20 hlfir-split-aor-dummies Split allocatable-array-of-records dummies into per-member descriptors.
21 hlfir-marshal-external-structs Expand registered-external aos calls into per-member arguments.
22 hlfir-flatten-structs AoS → SoA; emits the hlfir.flatten_plan attribute.
23 hlfir-mark-bounds-remap-views Tag F2003 bounds-remapping pointer assigns so a DaCe View is emitted.
24 hlfir-rewrite-pointer-assigns Collapse plain ptr => target rebinds under strict-no-alias.
25 hlfir-propagate-shapes Assumed-shape dummies acquire real extent symbols.
26 hlfir-version-shape-scalars SSA-version a straight-line reassigned scalar used as an array extent.
27 hlfir-lift-reduction-operands Lift inline reductions (max(x, MAXVAL(slice))) into a preceding scalar temp.
28 hlfir-default-intent Intent-less dummies default to intent_inout.
29 lift-cf-to-scf (late) Raw-CFG loops (DO WHILE, DO…EXIT) → scf.while + scf.if.
30 hlfir-preserve-mutable-globals Clear init bodies of caller-mutable BSS globals so sccp can't fold their loads.
31 hlfir-fold-assumed-rank-queries Fold fir.box_rank / fir.is_assumed_size when the box's rank/shape is statically known.
32 sccp,canonicalize,cse Fold + simplify + dedupe.

Bridge (HLFIR → SDFG)

The C++/MLIR bridge under dace_fortran/bridge/ is a nanobind Python extension (hlfir_bridge). bridge.cpp owns an MLIRContext and ModuleOp and delegates to: trace_utils.cpp (declaration tracing), extract_vars.cpp (variable/descriptor extraction), extract_ast.cpp plus bridge/ast/ (expressions, assigns, elementals, control_flow, dispatch) for the IR walk.
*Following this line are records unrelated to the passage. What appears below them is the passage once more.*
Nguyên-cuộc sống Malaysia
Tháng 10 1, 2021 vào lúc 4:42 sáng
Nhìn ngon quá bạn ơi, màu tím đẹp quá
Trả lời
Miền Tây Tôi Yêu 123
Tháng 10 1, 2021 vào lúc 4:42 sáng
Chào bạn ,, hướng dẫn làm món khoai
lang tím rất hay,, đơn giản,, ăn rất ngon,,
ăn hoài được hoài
The MLIR passes above live under dace_fortran/passes/ and link into the hlfir_bridge_passes static library. On the Python side, dace_fortran/hlfir_to_sdfg.py (SDFGBuilder) and dace_fortran/builder/ construct the SDFG; dace_fortran/intrinsics/ lowers Fortran intrinsics (elementwise, reductions, BLAS/LAPACK).
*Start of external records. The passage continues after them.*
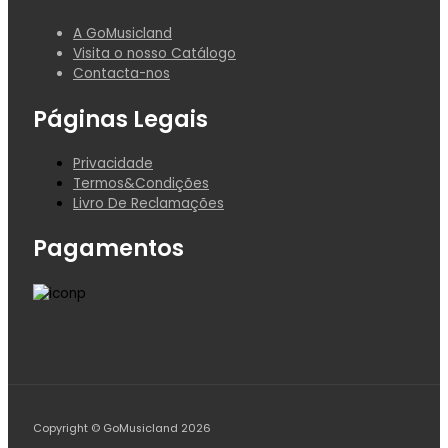
A GoMusicland
Visita o nosso Catálogo
Contacta-nos
Páginas Legais
Privacidade
Termos&Condições
Livro De Reclamações
Pagamentos
Copyright © GoMusicland 2026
Binding generation (SDFG → Fortran-callable .so)

dace_fortran/bindings/ runs after the SDFG is built, consuming three inputs: a FrozenSignature (the SDFG's argument list snapshotted at build time and drift-checked at codegen), an OriginalInterface (the caller-facing Fortran surface), and a FlattenPlan (the AoS→SoA record from hlfir-flatten-structs). It emits <entry>_bindings.f90, aliases zero-copy where layouts agree, generates copy-in/copy-out loops where the recipe demands, optionally emits a bind(c) flat-C-ABI shim, then compiles and links a .so.

Key design decisions

Three mechanisms do most of the work of turning idiomatic Fortran into a flat, monomorphic SDFG. They are documented here so the implementation files below are the only further reading needed.

1. Devirtualisation / monomorphisation (removing CLASS dispatch)
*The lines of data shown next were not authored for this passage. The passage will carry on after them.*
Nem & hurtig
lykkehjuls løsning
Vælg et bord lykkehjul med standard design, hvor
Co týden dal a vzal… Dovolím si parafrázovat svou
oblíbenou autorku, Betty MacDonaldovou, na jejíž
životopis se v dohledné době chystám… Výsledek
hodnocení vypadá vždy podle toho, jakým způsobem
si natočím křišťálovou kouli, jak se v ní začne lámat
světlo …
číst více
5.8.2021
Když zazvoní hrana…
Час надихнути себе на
DaCe SDFGs are monomorphic: there is no runtime type dispatch. Two layers cooperate to guarantee every call site is statically resolved before SDFG construction.

  • Source-level monomorphisationdace_fortran/inliner/ast_desugaring/monomorphize_rewrite.py (with the analyzer monomorphize.py). A polymorphic CLASS(base) slot — a local variable, or a CLASS(base) component of a container type (e.g. ICON's t_ocean_solve%act) — is expanded into an INTEGER :: <var>__tag discriminator plus one concrete companion per arm, TYPE(arm) [, ALLOCATABLE] :: <var>__<arm>. ALLOCATE(concrete :: v) becomes v__tag = <k> (+ allocate(v__<arm>)), and a virtual dispatch CALL v%binding(args) becomes a static emit-all-always ladder — IF (v__tag == k) THEN; CALL <arm-proc>(v__<arm>, args); ELSE IF .... Each arm calls a concrete subroutine on a concrete TYPE, so the program lowers with only direct fir.calls and the <var>__tag reads become free symbols the SDFG sees (e.g. this_act__tag). Four primitives compose over the per-translation-unit MonomorphizationSpec: local-dispatch and component-dispatch ladders, shared-interposer cloning (specialise an inherited solve/construct per arm so its internal dispatch resolves statically), and RETYPE (an axis pinned to one concrete type at its construction site is collapsed by rewriting CLASS(base)TYPE(concrete) on its declarations, no tag needed). With stack_slots, arms become plain stack objects rather than allocatables, since the bridge cannot lower an allocatable derived-type scalar.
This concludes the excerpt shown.